The Blockchain Association has filed a joint case against the US Internal Revenue Service (IRS) over its stringent regulations affecting the DeFi sector. Other plaintiff parties in the joint lawsuit include the Texas Blockchain Council and the DeFi Education Fund. According to the Association, the new measures represents abuse of authority by the revenue service.
Kristin Smith, CEO at Blockchain Association announced the lawsuit in a post on X, terming the new IRS regulations ‘unconstitutional.’ She stated, “Today we’re taking action, filing a lawsuit that argues today’s broker rulemaking violates the Administrative Procedure Act and is unconstitutional.”
This lawsuit comes just two days after the IRS issued its final report on regulations of digital assets. The new regulations which are set to take effect in 2027, make it mandatory for crypto brokers to report all crypto transactions carried out by users on the platforms. This will include the decentralized exchanges (DEX). Additionally, the IRS also requires the brokers to share information about the taxpayers involved in the transactions.
DeFi Platforms and Developers Face Heightened Regulations
With the new regulations, the IRS has classified various DeFi platforms that provide digital assets transactions through smart contracts as brokers. This simply means that the revenue entity requires these DeFi platforms to follow all rules adhered to by traditional brokers. This includes sharing of the Know Your Customer (KYC) documents with the IRS.

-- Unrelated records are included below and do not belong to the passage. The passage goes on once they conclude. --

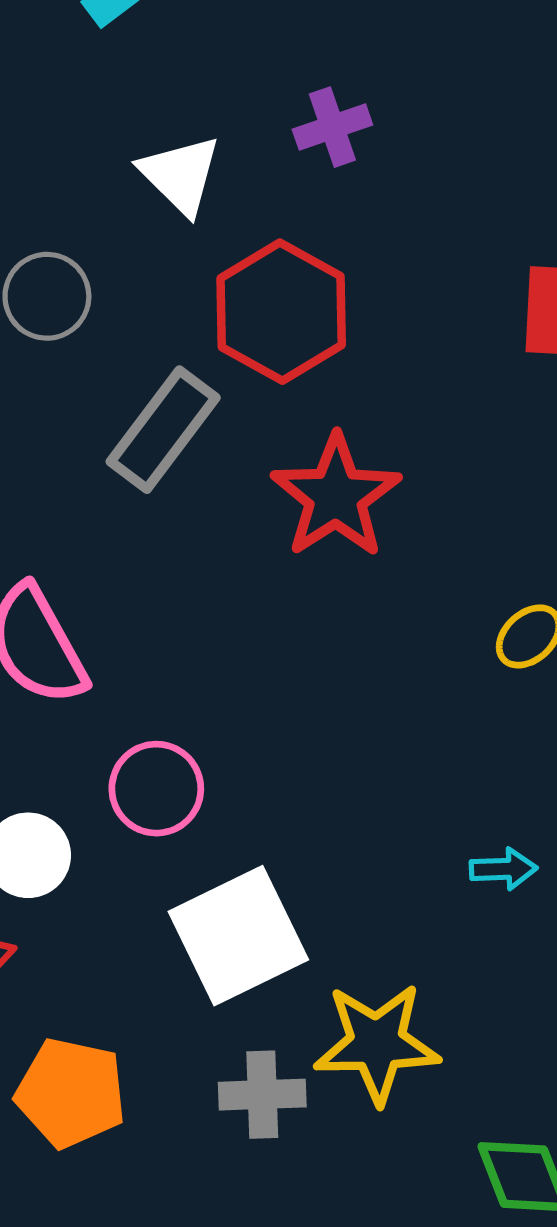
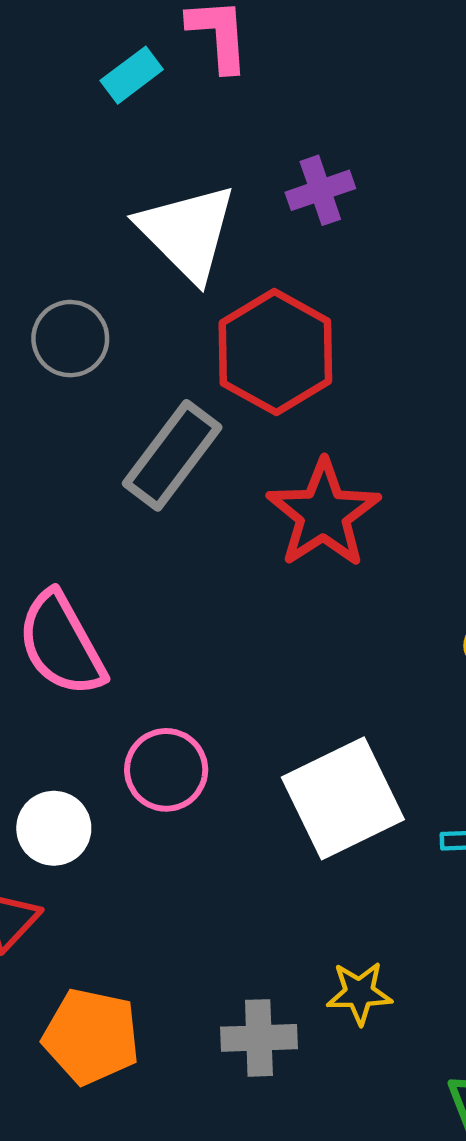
white triangle: (180, 175) -> (187, 232), size x1.4
white square: (238, 936) -> (343, 798), moved
yellow star: (377, 1043) -> (359, 993), size x0.6

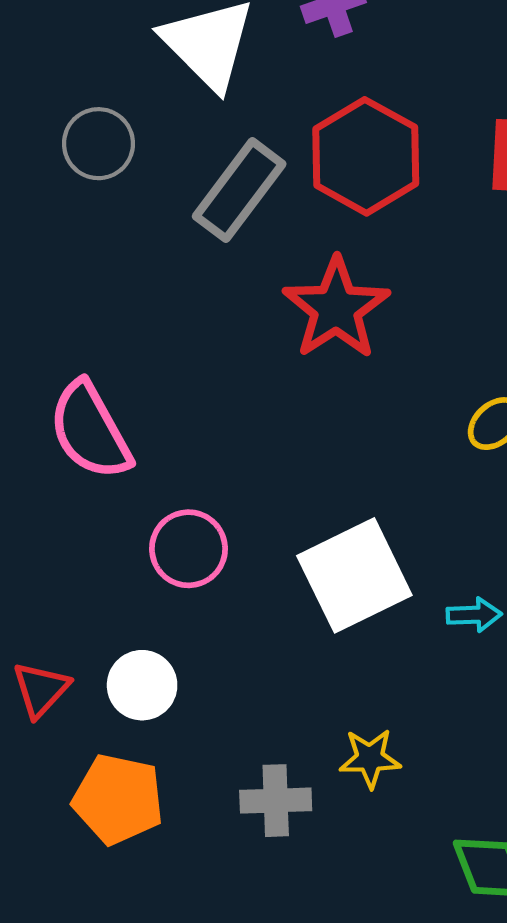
red hexagon: (275, 352) -> (366, 156), moved
gray rectangle: (172, 455) -> (239, 190), moved
white circle: (54, 828) -> (142, 685), moved

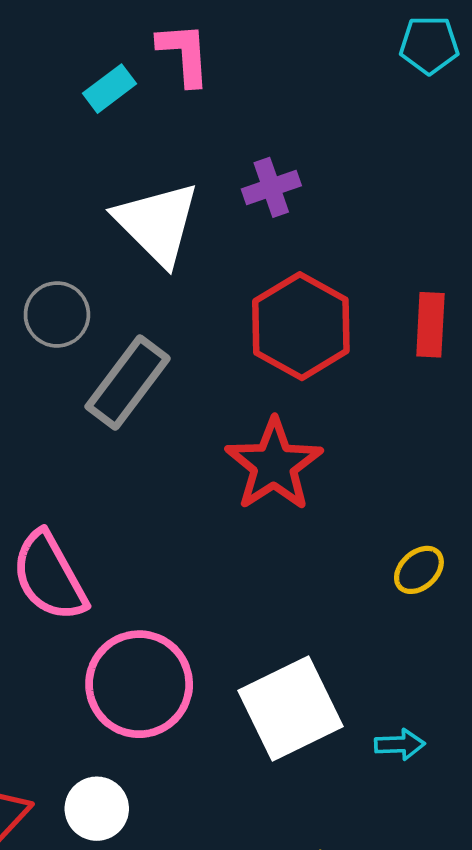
gray rectangle: (239, 190) -> (128, 383), moved
pink circle: (188, 549) -> (139, 684), size x1.5

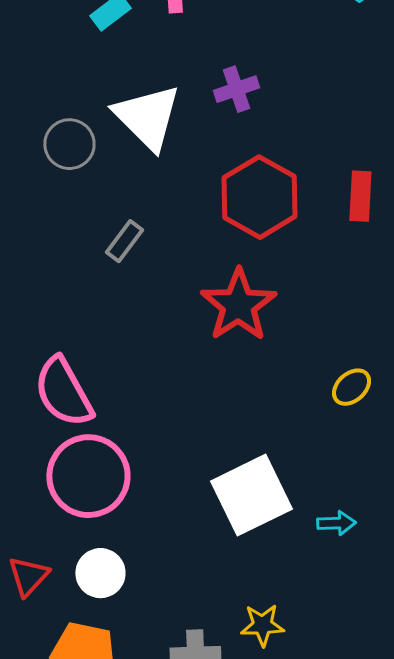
gray circle: (57, 314) -> (69, 144), moved
gray rectangle: (128, 383) -> (124, 241), size x0.6
pink circle: (139, 684) -> (88, 476), moved

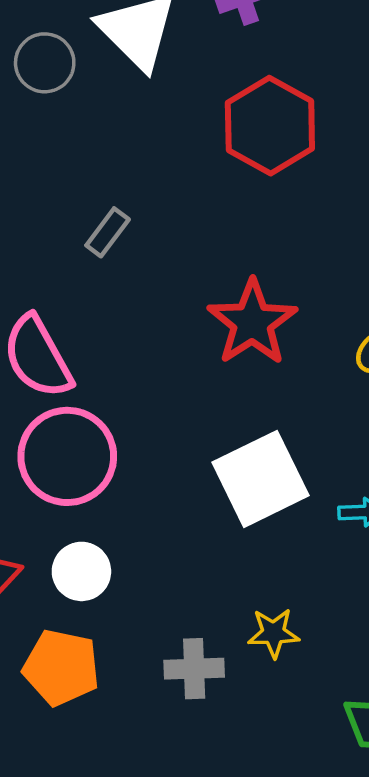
gray rectangle: (124, 241) -> (108, 232), moved
red star: (238, 305) -> (252, 322), moved

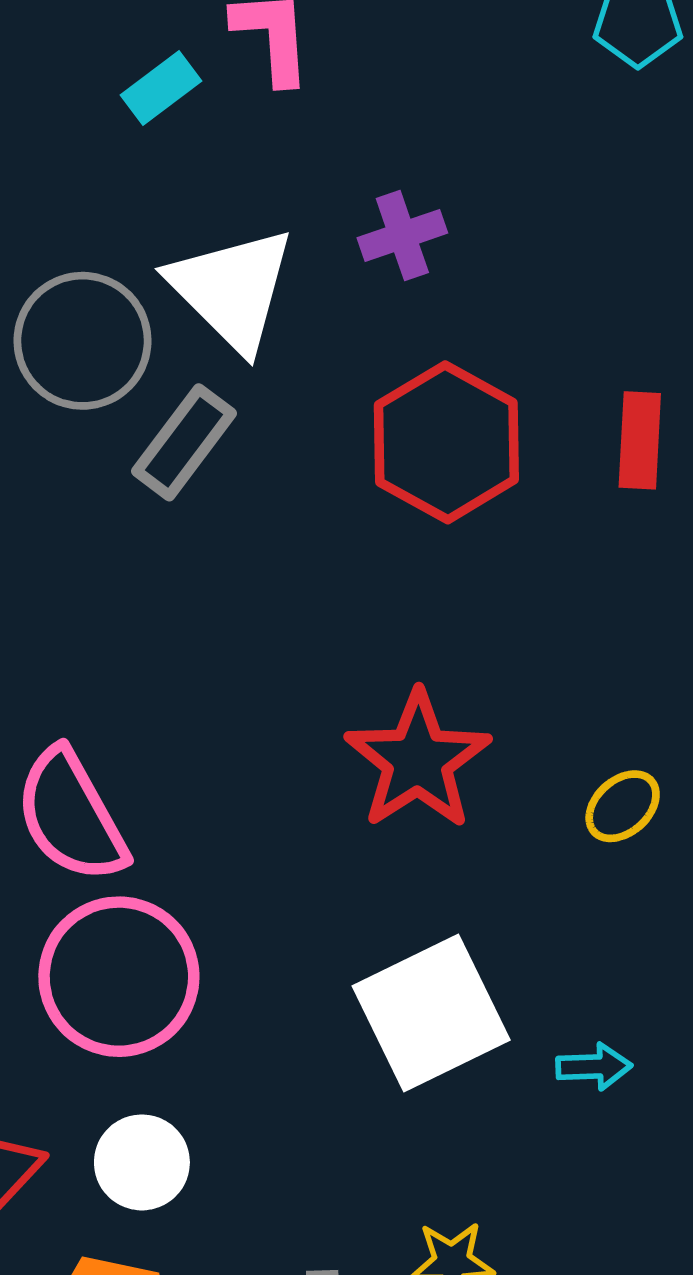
gray circle: (45, 63) -> (83, 341), size x1.4
gray rectangle: (108, 232) -> (184, 442), moved, size x1.4

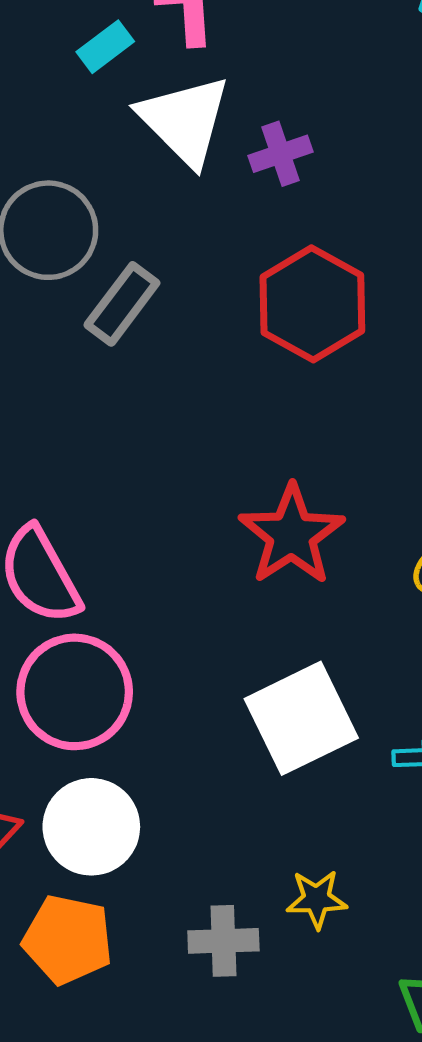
white triangle: (232, 289) -> (185, 120), moved
white circle: (142, 1162) -> (91, 827), size x1.4

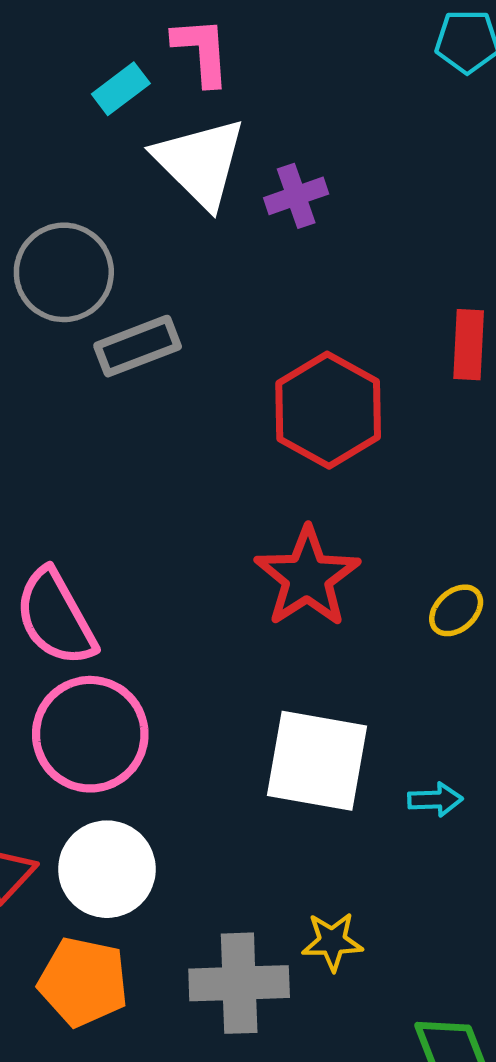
gray rectangle: (122, 304) -> (138, 346), turned 32
red hexagon: (312, 304) -> (328, 410), moved
white square: (301, 718) -> (317, 761), turned 36
gray cross: (223, 941) -> (239, 983), size x1.4

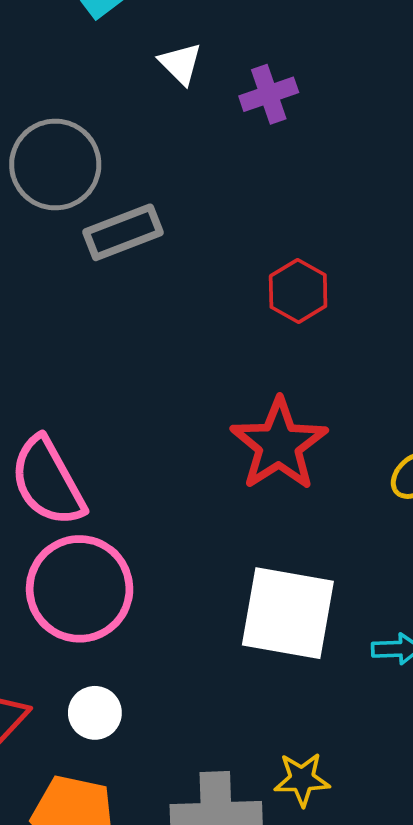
white triangle: (200, 162) -> (181, 64), size x0.5
red hexagon: (328, 410) -> (298, 291), size x0.6
white circle: (107, 869) -> (95, 713), size x0.6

The Blockchain Association has condemned the IRS definition of ‘brokers’ while expressing concerns over infringement of DeFi users’ privacy rights. According to Marisa Coppel, the Chief Legal Officer at Blockchain Association, the new measures could force these users to carry out their activities elsewhere.
“Not only is this an infringement on the privacy rights of individuals using decentralized technology, it would push this entire, burgeoning technology offshore,” Merissa stated referring to the new IRS definition of broker. Merissa further added that the Blockchain Association will continue to side with innovators and DeFi users in fighting the IRS’ misguided rules.
Impact of the New IRS Rules
The new IRS regulations will affect several DeFi firms. According to the Treasury Department and the IRS for instance, 650 to 875 DeFi brokers will be affected by the regulatory changes. The two have also estimated that the new rules will affect approximately 2.625 million customers.
On the other hand, the IRS mandates for the brokers to start collecting the data they will use in the 2027 reporting, as from 2026. However, this could change as various legal experts have urged the court or Trump’s administration to reverse the decision.
While the progression of the lawsuit remains unknown, the crypto industry sees the case as a pioneer of change in digital asset regulations. The lawsuit could help shape the relationship between the DeFi industry and the regulators.